Mrouj and Ching Y. Suen
Adv. Artif. Intell. Mach. Learn., 2 (3):441-455
Mrouj : Concordia University CENPARMI Labs Department of Computer Science and Software Engineering
Ching Y. Suen : Concordia University, CENPARMI Labs, Department of Computer Science and Software Engineering
DOI: 10.54364/AAIML.2022.1129
Article History: Received on: 10-Jul-22, Accepted on: 26-Jul-22, Published on: 01-Aug-22
Corresponding Author: Mrouj
Email: mrouj_mm@hotmail.com
Citation: Mrouj Almuhajri and Ching Y. Suen (2022). AI Based Approach for Shop Classification and a Comparative Study with Human. Adv. Artif. Intell. Mach. Learn., 2 (3 ):441-455
The rapid advancements in artificial intelligence algorithms have sharpened the focus on street signs due to their prevalence.

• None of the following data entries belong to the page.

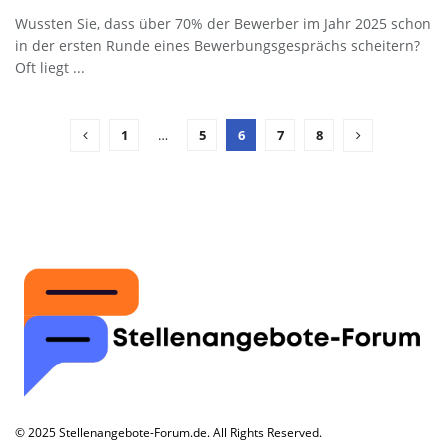
Wussten Sie, dass über 70% der Bewerber im Jahr 2025 schon
in der ersten Runde eines Bewerbungsgesprächs scheitern?
Oft liegt ...
1
…
5
6
7
8
© 2025 Stellenangebote-Forum.de. All Rights Reserved.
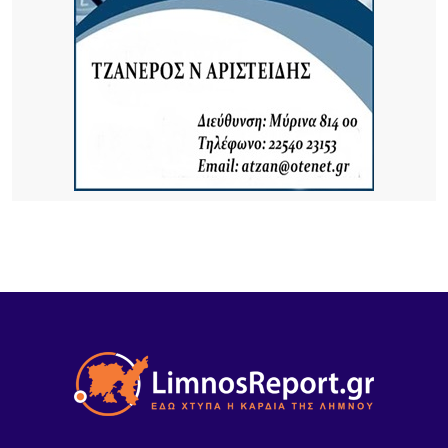
προβληματίζει – Μήπως ήρθε η ώρα να δούμε
σοβαρά και το ζήτημα των ελαφιών στη Λήμνο;
7 ΏΡΕΣ ΠΡΙΝ
Πρωτοφανές περιστατικό στον Μούδρο: Τρεις
διαρρήξεις καταστημάτων μέσα σε μία νύχτα
9 ΏΡΕΣ ΠΡΙΝ
Ο Ηρακλής Ατσικής προσκαλεί σε μια μεγάλη
καλοκαιρινή χοροεσπερίδα στην καρδιά του
χωριού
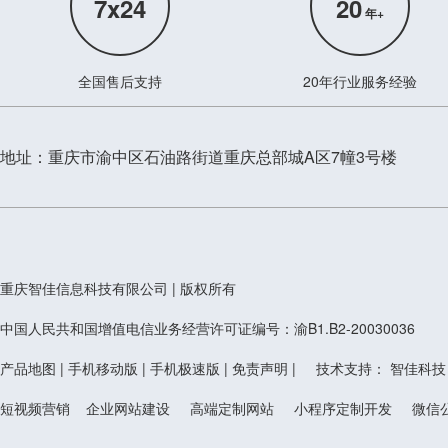
7x24
20
年+
全国售后支持
20年行业服务经验
地址：重庆市渝中区石油路街道重庆总部城A区7幢3号楼
重庆智佳信息科技有限公司 | 版权所有
中国人民共和国增值电信业务经营许可证编号：渝B1.B2-20030036
产品地图 | 手机移动版 | 手机极速版 | 免责声明 | 技术支持：
智佳科技
短视频营销 企业网站建设 高端定制网站 小程序定制开发 微信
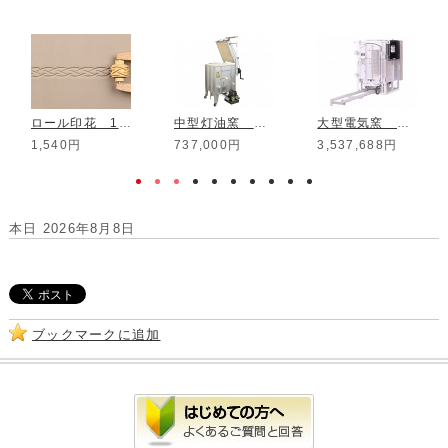
ロール印花 10mm MRL-16
中型灯油窯 RT-100
大型電気窯 DAD-25C
1,540円
737,000円
3,537,688円
本日 2026年8月8日
ブックマークに追加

Some street signs have consistent shapes and pre-defined colors and fonts, such as traffic signs while others are characterized by their visual variability like shop signboards. This variations create a complicated challenge for AI-based systems to classify them. In this paper, the annotation of the ShoS dataset were extended to include more attributes for shop classification. Then, two classifiers were trained and tested utilizing the extended ShoS dataset. SVM showed great performance as its F1-score reached 89.33\%. The classification performance was compared with human performance, and the results showed that our classifier excelled over human performance by about 15\%. The results were discussed, so the factors that affect classification were provided for further enhancement.